Illustration © Actu17

Un simple contrôle des attestations de déplacement dérogatoire a permis aux policiers de découvrir un important trafic de masques dirigé par un chirurgien-dentiste.

Dans la soirée de mercredi dernier, un équipage de police a procédé au contrôle d’une camionnette qui circulait dans une rue du XVIe arrondissement de Paris. Les fonctionnaires ont constaté la présence de plusieurs cartons contenant des masques et des gants à l’arrière du véhicule, rapporte Le Parisien.

Interrogé sur l’origine et la destination de ce chargement, le conducteur aurait expliqué qu’il devait livrer une clinique en matériel de protection. Il a toutefois été dans l’incapacité de fournir une quelconque attestation ou bon de commande.

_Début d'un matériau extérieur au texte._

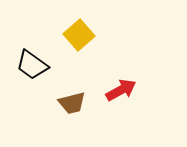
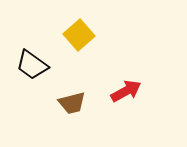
red arrow: moved 5 px right, 1 px down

Il dénonce le chirurgien-dentiste présent à côté de lui

Les questions des policiers se sont faites plus insistantes et le jeune homme a fini par expliquer qu’il ignorait le contenu des cartons et qu’il travaillait au noir pour son passager… un chirurgien-dentiste parisien.

Ce dernier, âgé d’une soixantaine d’années, a été convoqué par les policiers à se rendre au commissariat du XVIème arrondissement le lendemain. C’est à ce moment-là qu’il a été placé en garde à vue.

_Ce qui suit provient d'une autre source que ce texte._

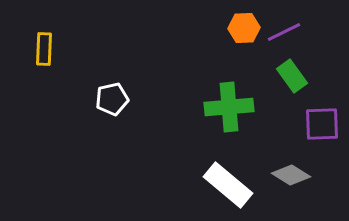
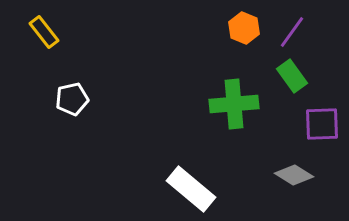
orange hexagon: rotated 24 degrees clockwise
purple line: moved 8 px right; rotated 28 degrees counterclockwise
yellow rectangle: moved 17 px up; rotated 40 degrees counterclockwise
white pentagon: moved 40 px left
green cross: moved 5 px right, 3 px up
gray diamond: moved 3 px right
white rectangle: moved 37 px left, 4 px down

28 600 masques FFP2 et chirurgicaux

Des perquisitions ont été menées dans les cabinets et au domicile du praticien à Paris et dans les Hauts-de-Seine. Les enquêteurs ont saisi pas moins de 28 600 masques FFP2 et chirurgicaux. Questionné sur son présumé trafic, le chirurgien-dentiste a avoué qu’il vendait des masques de manière clandestine.

Au terme de sa garde à vue, le praticien devait faire l’objet d’une comparution immédiate. Il a été placé sous contrôle judiciaire et remis en liberté. Le prévenu comparaîtra ultérieurement pour trafic de masques de protection respiratoire et travail dissimulé pour avoir embauché un chauffeur-livreur au noir.

Le matériel saisi et remis aux services de l’Etat

Le praticien aurait tenté de justifier son trafic en minimisant le faits, arguant que les masques provenaient d’anciens stocks et étaient soi-disant « périmés ». Il devra convaincre la justice lors de son procès. En attendant, l’intégralité de la marchandise a été saisie pour être remise « aux services de l’Etat ».